Ryszard Kapuscinski escreveu a maioria de seus livros no limite do perigo –arriscando a própria vida. Com isso, rompeu os limites dos gêneros literários, criando uma prosa forte cuja classificação ainda não é das mais claras.

Folha - Por que você não escreve mais sobre a Polônia?
Kapuscinski - Sou poeta também. Meus poemas são sobre a Polônia. Mas acho que a literatura deve ser ampliada. Toda a literatura ocidental do final do século 19 e início do século 20 foi muito etnocêntrica. O escritor brasileiro escreve sobre o Brasil; o chileno, sobre o Chile. A literatura hoje precisa levar em conta essa perspectiva global. Precisamos entender que não somos apenas uma aldeia, mas várias.
Folha - A literatura como conhecemos está morta?
Kapuscinski - Não. Acho que a literatura tem um grande papel na era da televisão, um novo papel. Se você pega as reportagens escritas na primeira metade do século, eram descrições dos lugares.

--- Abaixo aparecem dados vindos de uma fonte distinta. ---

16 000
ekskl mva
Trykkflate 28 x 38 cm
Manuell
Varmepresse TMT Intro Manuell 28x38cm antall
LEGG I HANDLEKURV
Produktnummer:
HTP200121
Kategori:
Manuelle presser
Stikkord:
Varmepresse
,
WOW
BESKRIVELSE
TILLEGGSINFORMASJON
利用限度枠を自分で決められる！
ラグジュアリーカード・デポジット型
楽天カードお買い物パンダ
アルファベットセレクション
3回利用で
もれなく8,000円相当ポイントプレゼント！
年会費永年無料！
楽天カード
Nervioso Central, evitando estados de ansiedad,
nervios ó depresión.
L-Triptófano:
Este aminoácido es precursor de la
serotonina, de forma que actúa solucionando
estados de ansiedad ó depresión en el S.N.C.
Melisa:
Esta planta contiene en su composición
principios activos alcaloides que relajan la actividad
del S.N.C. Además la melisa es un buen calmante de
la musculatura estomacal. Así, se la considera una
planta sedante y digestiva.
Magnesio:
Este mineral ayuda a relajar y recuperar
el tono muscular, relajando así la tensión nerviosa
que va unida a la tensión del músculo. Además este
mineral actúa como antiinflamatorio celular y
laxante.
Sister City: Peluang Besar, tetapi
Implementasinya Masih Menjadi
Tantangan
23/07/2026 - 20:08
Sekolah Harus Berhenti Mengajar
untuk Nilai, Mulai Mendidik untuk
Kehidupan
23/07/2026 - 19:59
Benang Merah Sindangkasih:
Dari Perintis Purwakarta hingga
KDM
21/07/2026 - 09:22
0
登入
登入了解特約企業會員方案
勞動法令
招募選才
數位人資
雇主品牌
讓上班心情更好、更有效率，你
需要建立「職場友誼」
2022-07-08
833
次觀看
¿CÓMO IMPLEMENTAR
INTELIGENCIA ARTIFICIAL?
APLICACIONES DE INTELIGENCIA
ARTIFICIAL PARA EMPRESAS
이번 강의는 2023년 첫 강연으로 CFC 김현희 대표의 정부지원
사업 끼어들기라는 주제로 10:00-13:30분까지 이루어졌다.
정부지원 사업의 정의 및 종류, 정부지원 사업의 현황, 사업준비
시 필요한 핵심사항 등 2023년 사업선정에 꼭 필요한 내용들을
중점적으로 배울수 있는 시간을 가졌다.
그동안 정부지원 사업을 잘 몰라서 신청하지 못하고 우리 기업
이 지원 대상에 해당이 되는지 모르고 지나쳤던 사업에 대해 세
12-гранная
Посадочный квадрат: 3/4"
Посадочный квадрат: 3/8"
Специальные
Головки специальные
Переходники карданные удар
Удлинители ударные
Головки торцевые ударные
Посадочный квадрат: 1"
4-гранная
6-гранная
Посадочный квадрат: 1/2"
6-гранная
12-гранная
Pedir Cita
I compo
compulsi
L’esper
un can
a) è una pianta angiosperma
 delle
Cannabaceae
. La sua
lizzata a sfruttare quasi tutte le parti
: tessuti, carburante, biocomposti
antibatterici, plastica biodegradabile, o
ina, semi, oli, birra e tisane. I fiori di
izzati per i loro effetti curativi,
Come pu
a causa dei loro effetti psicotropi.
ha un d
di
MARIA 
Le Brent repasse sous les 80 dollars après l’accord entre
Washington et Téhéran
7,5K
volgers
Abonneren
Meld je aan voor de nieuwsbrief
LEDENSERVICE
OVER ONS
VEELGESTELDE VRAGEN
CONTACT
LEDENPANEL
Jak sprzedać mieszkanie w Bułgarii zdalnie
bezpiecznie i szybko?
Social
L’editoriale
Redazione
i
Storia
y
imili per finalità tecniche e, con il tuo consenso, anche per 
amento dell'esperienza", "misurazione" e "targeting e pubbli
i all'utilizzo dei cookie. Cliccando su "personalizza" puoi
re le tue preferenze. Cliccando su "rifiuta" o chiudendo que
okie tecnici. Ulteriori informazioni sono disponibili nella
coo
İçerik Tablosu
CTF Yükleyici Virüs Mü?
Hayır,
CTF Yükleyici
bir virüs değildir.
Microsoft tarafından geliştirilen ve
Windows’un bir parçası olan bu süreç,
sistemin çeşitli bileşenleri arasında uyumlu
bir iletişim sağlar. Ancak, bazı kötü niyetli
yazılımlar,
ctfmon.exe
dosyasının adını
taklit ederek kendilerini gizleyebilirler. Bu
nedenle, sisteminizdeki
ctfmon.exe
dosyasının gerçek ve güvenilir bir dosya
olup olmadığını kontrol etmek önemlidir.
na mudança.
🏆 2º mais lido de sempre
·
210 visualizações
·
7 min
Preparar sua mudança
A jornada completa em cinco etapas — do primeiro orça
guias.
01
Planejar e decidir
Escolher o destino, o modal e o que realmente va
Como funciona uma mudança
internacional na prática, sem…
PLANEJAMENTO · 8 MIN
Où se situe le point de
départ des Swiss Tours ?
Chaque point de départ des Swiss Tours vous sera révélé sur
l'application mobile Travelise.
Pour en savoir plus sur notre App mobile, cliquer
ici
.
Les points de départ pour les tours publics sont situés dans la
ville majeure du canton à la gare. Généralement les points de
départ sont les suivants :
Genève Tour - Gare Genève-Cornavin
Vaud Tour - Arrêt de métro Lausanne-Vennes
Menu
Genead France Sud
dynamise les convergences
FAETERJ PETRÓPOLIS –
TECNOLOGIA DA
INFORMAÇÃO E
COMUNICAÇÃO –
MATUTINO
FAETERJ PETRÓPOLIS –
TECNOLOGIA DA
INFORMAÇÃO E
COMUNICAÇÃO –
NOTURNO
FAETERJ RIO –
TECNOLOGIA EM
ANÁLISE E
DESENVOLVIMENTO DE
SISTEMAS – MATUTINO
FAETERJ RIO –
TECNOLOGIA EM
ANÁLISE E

Hoje, a televisão faz isso. O importante para a literatura –estou falando no caso da literatura de viagem– é fornecer o que a televisão não pode dar, o comentário, a explicação, a reflexão. Acredito numa espécie de "ensaização" da literatura, uma literatura ensaística.
Folha - Você diz que nunca encontrou escritores nos locais onde vai.
Kapuscinski - É o ponto fraco da literatura contemporânea: evitar os locais perigosos, onde as coisas estão acontecendo. A literatura contemporânea nem vê que isso é um problema.
Folha - Você acha que está criando um novo gênero e uma nova forma de literatura?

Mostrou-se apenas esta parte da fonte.